\datethis
\def\adj{\mathrel{\!\mathrel-\mkern-8mu\mathrel-\mkern-8mu\mathrel-\!}}
\def\addj{\mathrel{\!\mathrel=\mkern-8mu\mathrel=\mkern-8mu\mathrel=\!}}
\def\adddj{\mathrel{\!\mathrel\equiv\mkern-8mu\mathrel\equiv\mkern-8mu\mathrel\equiv\!}}
\def\slug{\hbox{\kern1.5pt\vrule width2.5pt height6pt depth1.5pt\kern1.5pt}}

@*Intro. This program implements and explains the classical HK algorithm
for bipartite matching, due to John~E. Hopcroft and Richard~M. Karp
[``An $n^{5/2}$ algorithm for maximum matchings in bipartite graphs,''
{\sl SIAM Journal on Computing\/ \bf2} (1973), 225--231].
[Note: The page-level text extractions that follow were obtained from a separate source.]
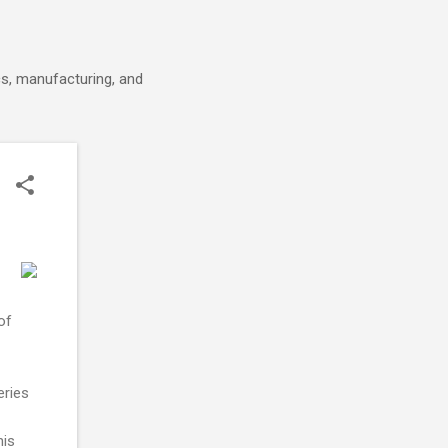
cs, manufacturing, and
of
eries
his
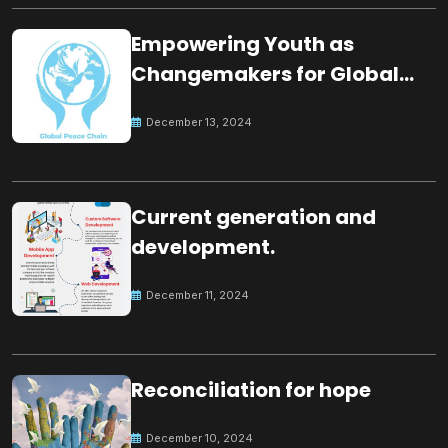
Empowering Youth as
Changemakers for Global
Peace
December 13, 2024
Current generation and
development.
December 11, 2024
Reconciliation for hope
December 10, 2024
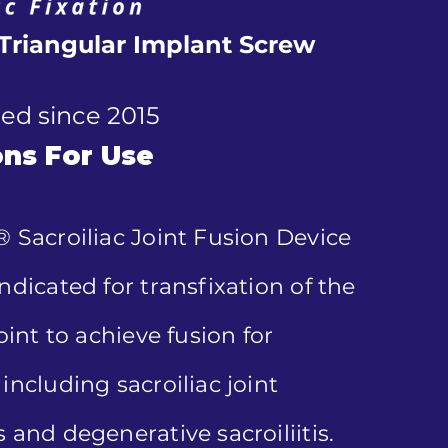
Triangular Implant Screw
ed since 2015
ons For Use
® Sacroiliac Joint Fusion Device
ndicated for transfixation of the
joint to achieve fusion for
including sacroiliac joint
 and degenerative sacroiliitis.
Input on |stdin| is an $m\times n$ matrix $(a_{ij})$ of $0$s and $1$s, one
row per line. In this exposition the rows correspond to ``boys'' and the
columns correspond to ``girls.'' (Of course I do this in order to take advantage
of expressive words in the English language, not to imply any distinction
between male and female.) Boy~$i$ can be matched to girl~$j$
only if $a_{ij}=1$. The object is to match as many pairs as possible.
We assume that $m\le n$, because that makes the algorithm slightly faster.
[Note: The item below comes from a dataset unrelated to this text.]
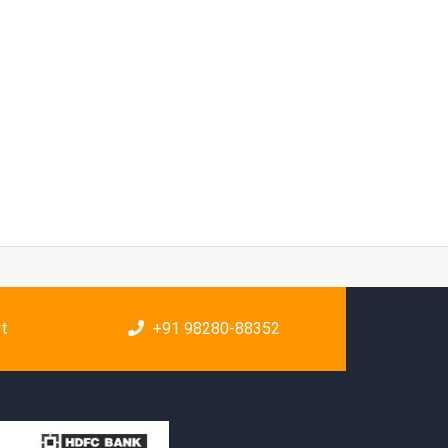
rt
+91 98280-88352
Given a partial matching (possibly empty), an {\it augmenting path\/}
is a simple path of the form
$$g_0\adj b_0\addj g_1\adj b_1\addj\ \cdots\ \adj b_{k-1}\addj g_k\adj b_k,$$
where $g_0$ is a free (unmatched) girl,
each $g_i$ is matchable to $b_i$, each $b_i$ for $i<k$ is currently
matched to~$g_{i+1}$, and $b_k$ is a free boy.
It's called augmenting because it tells us how to improve the
current matching, by breaking up $k$ existing couples and forming $k+1$
new ones, namely by pairing up each $g_i$ and~$b_i$.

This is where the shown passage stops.